Rückwirkende Änderung der Förderung bei Modernisierung

von KWK-Anlagen bis 50 kW

Die anstehende Änderung am KWKG 2020 und EEG 2021 sieht vor, dass es im Gegensatz zu den im Juli 2020 verabschiedeten Förderbedingungen für Anlagen bis 50 kWel im Bereich der Erneuerungs-/Modernisierungsförderung beim Fördersatz vom KWKG 2017 mit 8 bzw. 4 Cent/kWh bleibt.

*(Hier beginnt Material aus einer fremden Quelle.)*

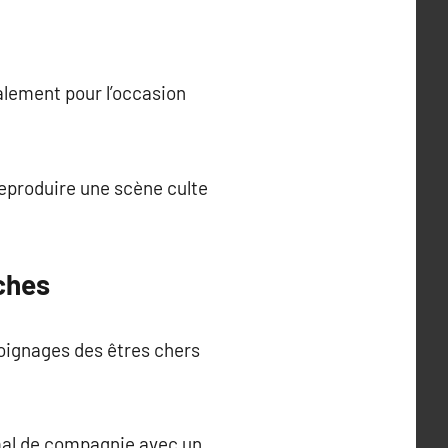
lement pour l’occasion
eproduire une scène culte
ches
moignages des êtres chers
mal de compagnie avec un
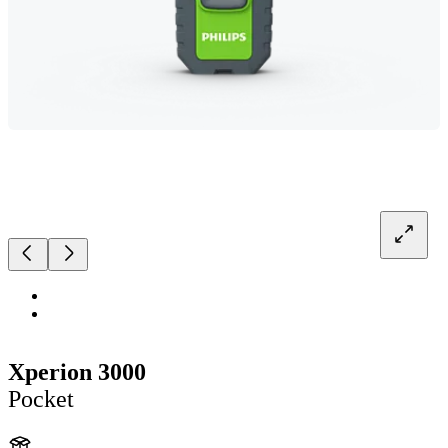
Xperion 3000
Pocket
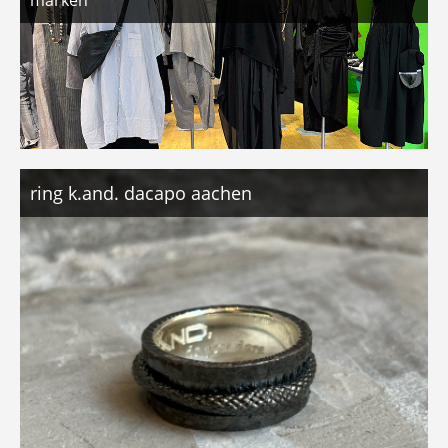
ring k.and. dacapo aachen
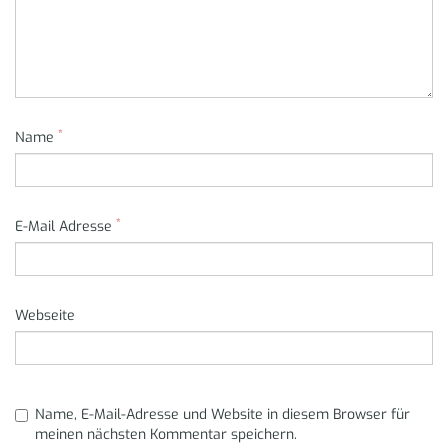
*
Name
*
E-Mail Adresse
Webseite
Name, E-Mail-Adresse und Website in diesem Browser für
meinen nächsten Kommentar speichern.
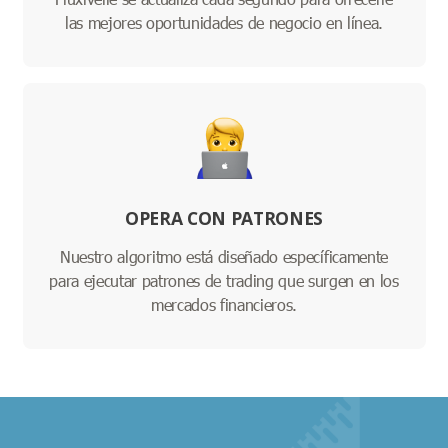
las mejores oportunidades de negocio en línea.
OPERA CON PATRONES
Nuestro algoritmo está diseñado específicamente
para ejecutar patrones de trading que surgen en los
mercados financieros.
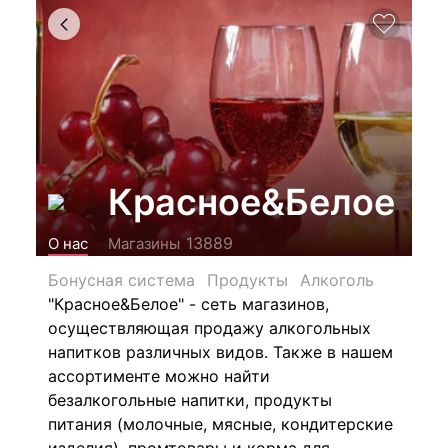
Красное&Белое
13889
О нас
Магазины
Бонусная система
Продукты
Алкоголь
"Красное&Белое" - сеть магазинов,
осуществляющая продажу алкогольных
напитков различных видов.
Также в нашем
ассортименте можно найти
безалкогольные напитки, продукты
питания (молочные, мясные, кондитерские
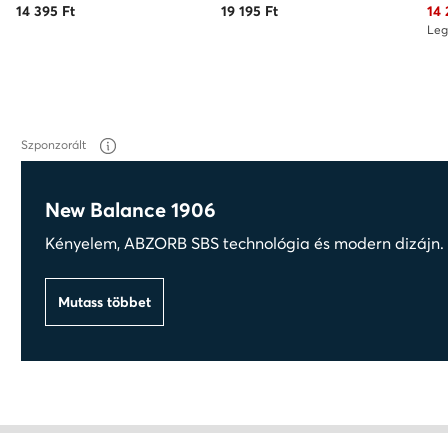
Akt
14 395
Ft
19 195
Ft
14 
Leg
Szponzorált
New Balance 1906
Kényelem, ABZORB SBS technológia és modern dizájn. T
Mutass többet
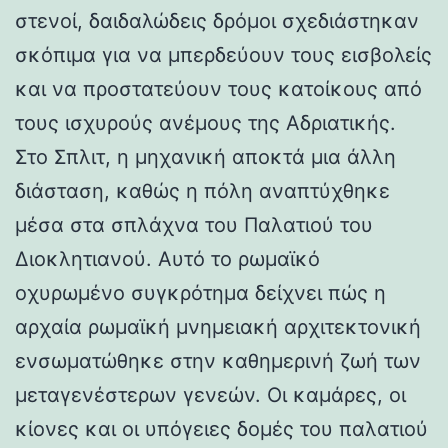
στενοί, δαιδαλώδεις δρόμοι σχεδιάστηκαν
σκόπιμα για να μπερδεύουν τους εισβολείς
και να προστατεύουν τους κατοίκους από
τους ισχυρούς ανέμους της Αδριατικής.
Στο Σπλιτ, η μηχανική αποκτά μια άλλη
διάσταση, καθώς η πόλη αναπτύχθηκε
μέσα στα σπλάχνα του Παλατιού του
Διοκλητιανού. Αυτό το ρωμαϊκό
οχυρωμένο συγκρότημα δείχνει πώς η
αρχαία ρωμαϊκή μνημειακή αρχιτεκτονική
ενσωματώθηκε στην καθημερινή ζωή των
μεταγενέστερων γενεών. Οι καμάρες, οι
κίονες και οι υπόγειες δομές του παλατιού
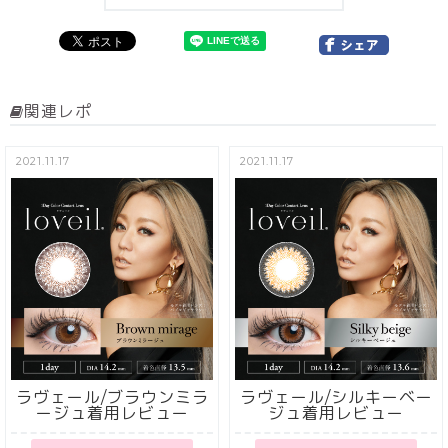
関連レポ
2021.11.17
2021.11.17
ラヴェール/ブラウンミラ
ラヴェール/シルキーベー
ージュ着用レビュー
ジュ着用レビュー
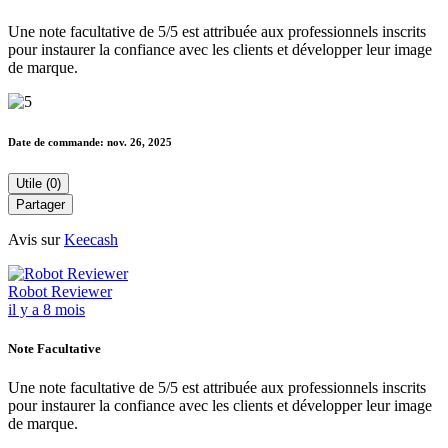
Une note facultative de 5/5 est attribuée aux professionnels inscrits
pour instaurer la confiance avec les clients et développer leur image
de marque.
Date de commande:
nov. 26, 2025
Utile (0)
Partager
Avis sur
Keecash
Robot Reviewer
il y a 8 mois
Note Facultative
Une note facultative de 5/5 est attribuée aux professionnels inscrits
pour instaurer la confiance avec les clients et développer leur image
de marque.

Bei einer 50 % Modernisierung ergibt dies für 30.000 Vollbenutzungsstunden = 2.400 €/kW Einspeisung und 1.200 €/kW Eigenverbrauch. Nach Einschätzung des B.KWK wird unter diesen Förderbedingungen eine Modernisierung wahrscheinlich unwirtschaftlich.

Verankert ist diese Änderung in der Drucksache 19/27453 (Formulierungshilfe). Derzeit ist noch unklar, wann diese Regelung verabschiedet wird, da die Änderung sich noch in der Abstimmung befindet.

Die Änderung im Detail:

Mit der Änderung von § 7 Absatz 3a KWKG 2020 wird die durch das Kohleausstiegsgesetz eingeführte Verdoppelung des Fördersatzes für KWK-Anlagen mit einer elektrischen KWK-Leistung bis zu 50 kW auf neue KWK-Anlagen beschränkt. Die Verdoppelung des Fördersatzes diente der Kompensation der Halbierung der Förderdauer von ehemals 60.000 Vollbenutzungsstunden auf mittlerweile 30.000 Vollbenutzungsstunden. Da die Förderdauer von 60.000 Vollbenutzungsstunden nach § 8 Absatz 1 Nummer 1 (alte Fassung) KWKG 2017 indes nur neuen KWK-Anlagen gewährt wurde, darf die Verdoppelung des Fördersatzes auch nur für diese Anlagen erfolgen.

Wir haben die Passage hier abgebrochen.